THE MOTHER OF ALL GARAGE SALES

As a garage sale junkie myself I thought that I would share this experience with you. I have been to countless garage sales over many decades. I have entered basements chocked full of items where you had to enter at your own risk. They could have charged admission just to see the place. Today’s yard sale presented here ranks up with the best of them in terms of square yards of junk, junk and more junk. As it happens I know the seller of this sale. Not a friend of mine, but I know him from the neighborhood. The ultimate hoarder without question. Now at the end of his life it is time to sell. But his prices today were ridiculous and in keeping with his normal way of doing business. Now, I don’t try to chisel at yard sales. I like a good bargain like everyone else, but I also don’t mind paying a fair price. His prices were as high if not higher than they would be at a fashionable antique store. Lots of junk, in my opinion, lots of lookers but most folks just walked away. It will all wind up in multiple dumpsters soon enough. Email me at info@dispatchpressimages.com for more details.

Babylon Garage Sale“; Babylon, N. Y. (August 27, 2022)

Ohio (1948)

MEN OF OHIO

A photo like this, “Ohio (1948)“, comes along only rarely. We think that it is on an equal footing with photos taken by the some of the Farm Security Administration photographers during the Great Depression. This is an amateur photo that we were fortunate to acquire proving that great photos can be made by novice photographers.  All that is necessary is a keen eye and being in the right place at the right time.

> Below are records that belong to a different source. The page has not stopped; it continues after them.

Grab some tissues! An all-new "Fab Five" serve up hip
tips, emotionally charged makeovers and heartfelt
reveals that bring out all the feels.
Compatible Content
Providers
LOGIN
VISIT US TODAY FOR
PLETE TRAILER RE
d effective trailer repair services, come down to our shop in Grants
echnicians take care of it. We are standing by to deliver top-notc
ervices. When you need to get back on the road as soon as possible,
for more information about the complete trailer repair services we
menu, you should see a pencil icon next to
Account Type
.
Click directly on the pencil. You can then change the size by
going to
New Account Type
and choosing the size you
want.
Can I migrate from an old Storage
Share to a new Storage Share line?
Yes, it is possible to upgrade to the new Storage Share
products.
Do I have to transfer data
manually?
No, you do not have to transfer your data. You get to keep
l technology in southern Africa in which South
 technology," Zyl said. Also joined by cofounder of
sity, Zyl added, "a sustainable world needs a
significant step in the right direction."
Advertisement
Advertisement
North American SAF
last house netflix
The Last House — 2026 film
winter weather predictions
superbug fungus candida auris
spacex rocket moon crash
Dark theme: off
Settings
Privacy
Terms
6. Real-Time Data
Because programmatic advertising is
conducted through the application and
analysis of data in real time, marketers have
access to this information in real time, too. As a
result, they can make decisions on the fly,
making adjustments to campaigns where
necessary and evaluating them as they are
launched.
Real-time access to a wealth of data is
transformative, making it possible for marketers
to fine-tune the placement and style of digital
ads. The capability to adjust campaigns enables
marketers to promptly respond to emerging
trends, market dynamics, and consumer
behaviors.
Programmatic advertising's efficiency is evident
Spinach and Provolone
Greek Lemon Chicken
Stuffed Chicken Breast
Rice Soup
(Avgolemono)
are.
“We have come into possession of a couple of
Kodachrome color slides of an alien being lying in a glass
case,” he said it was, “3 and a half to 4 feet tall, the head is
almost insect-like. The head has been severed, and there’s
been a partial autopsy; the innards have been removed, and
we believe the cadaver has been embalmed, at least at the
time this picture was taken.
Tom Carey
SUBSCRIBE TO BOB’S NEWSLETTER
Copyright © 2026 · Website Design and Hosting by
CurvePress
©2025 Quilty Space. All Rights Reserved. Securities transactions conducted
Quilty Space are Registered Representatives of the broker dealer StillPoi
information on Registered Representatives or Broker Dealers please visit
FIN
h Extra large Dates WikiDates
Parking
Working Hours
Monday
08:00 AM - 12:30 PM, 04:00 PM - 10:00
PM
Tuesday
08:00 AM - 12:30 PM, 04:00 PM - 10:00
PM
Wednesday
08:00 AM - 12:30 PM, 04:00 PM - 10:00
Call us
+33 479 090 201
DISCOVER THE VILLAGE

North Babylon, N. Y. (August 20, 2022)

THE SWANS WHO CAME FOR BREAKFAST

This past Saturday morning I opened my front door to fetch the morning newspaper and was greeted by three swans. I am assuming that this was the mother swan and her two juvenile offspring although I was unable to determine the sex of any of them. We do live somewhat near a lake perhaps it is about 1/2 mile from our home. I have never seen swans on our lawn in the decades we have lived here. The swans were right at our front door as if they were our pets. If I had encouraged them I think that they would have come indoors, that is how tame they were. Beautiful birds with huge, black webbed feet. I gave them some bread to eat and they seemed satisfied as I guess that they were not afraid of humans and used to people feeding them. I took all of this as a sign of good luck, that somehow my family was blessed. All in all it was a pretty good day as it turned out. The swans moved away from the front door and stayed for a few hours. All that remained was to clean up their poop from my front lawn so as not to step in any of it. Maye not quite so lucky after all. Be kind to animals.

The Swans Who Came For Breakfast“; North Babylon, N. Y. (August 20, 2022)

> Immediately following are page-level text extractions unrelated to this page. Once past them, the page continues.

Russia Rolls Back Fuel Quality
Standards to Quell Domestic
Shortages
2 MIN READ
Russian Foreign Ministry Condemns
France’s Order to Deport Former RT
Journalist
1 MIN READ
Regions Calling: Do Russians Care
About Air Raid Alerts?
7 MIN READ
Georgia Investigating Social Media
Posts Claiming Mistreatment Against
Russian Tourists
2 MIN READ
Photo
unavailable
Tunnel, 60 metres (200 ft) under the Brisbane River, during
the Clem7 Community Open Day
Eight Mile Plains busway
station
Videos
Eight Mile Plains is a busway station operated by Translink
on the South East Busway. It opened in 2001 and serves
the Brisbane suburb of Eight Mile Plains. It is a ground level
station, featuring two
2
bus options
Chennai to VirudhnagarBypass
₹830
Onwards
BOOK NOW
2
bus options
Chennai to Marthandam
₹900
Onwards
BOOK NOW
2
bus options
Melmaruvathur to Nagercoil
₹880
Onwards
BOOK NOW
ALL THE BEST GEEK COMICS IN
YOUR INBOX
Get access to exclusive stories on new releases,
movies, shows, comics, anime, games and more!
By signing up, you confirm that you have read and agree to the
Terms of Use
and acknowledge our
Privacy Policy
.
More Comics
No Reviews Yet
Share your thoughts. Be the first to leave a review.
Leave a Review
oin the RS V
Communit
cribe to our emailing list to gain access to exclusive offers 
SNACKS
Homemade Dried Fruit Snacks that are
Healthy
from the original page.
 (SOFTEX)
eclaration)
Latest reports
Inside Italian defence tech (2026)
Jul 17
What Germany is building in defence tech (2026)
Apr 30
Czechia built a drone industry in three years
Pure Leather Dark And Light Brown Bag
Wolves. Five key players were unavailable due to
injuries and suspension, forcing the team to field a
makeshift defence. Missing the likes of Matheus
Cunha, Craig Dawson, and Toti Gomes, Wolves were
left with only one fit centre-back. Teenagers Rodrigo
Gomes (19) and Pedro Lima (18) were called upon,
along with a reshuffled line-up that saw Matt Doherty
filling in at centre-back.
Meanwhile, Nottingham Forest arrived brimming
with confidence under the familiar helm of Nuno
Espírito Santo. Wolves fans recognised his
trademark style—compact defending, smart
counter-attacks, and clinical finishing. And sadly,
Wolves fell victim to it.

From the Jewell Ridge Coal Corp. c.1934

COAL MINER’S SCRIP

Bondage! In the early part of the 20th century Appalachian coal miners were often paid in scrip or tokens not greenbacks which were only payable to the person issued on pay day and redeemable in goods purchased in the company store. This 50 cent token from the Jewell Ridge Coal Corp. based in Jewell Ridge, Virginia is but one example.

 

Coal Miner's Scrip From the Jewell Ridge Coal Corp.

Commack, N. Y. (July 19, 2022) 28mm, f/1.8, 1/40 sec.

PIANO MAN

This man could PLAY!! He appeared out of nowhere, sat down and began to play “America The Beautiful”. Just checking out this piano in a thrift store. But what is his story? I could have pictured him in another time and place almost anywhere with his talent. People just stopped in their tracks to listen. He could have played in Carnegie Hall. Perhaps New Orleans would have appreciated him in some supper club or any club, or in a honky tonk or juke joint. With his talent I hope that he was able to display his craft. Maybe in church? But wherever life took this man it would have been a shame to keep his talent hidden. I told him he could make money sitting in this thrift store, but he would not hear of it and then he just disappeared into the parking lot.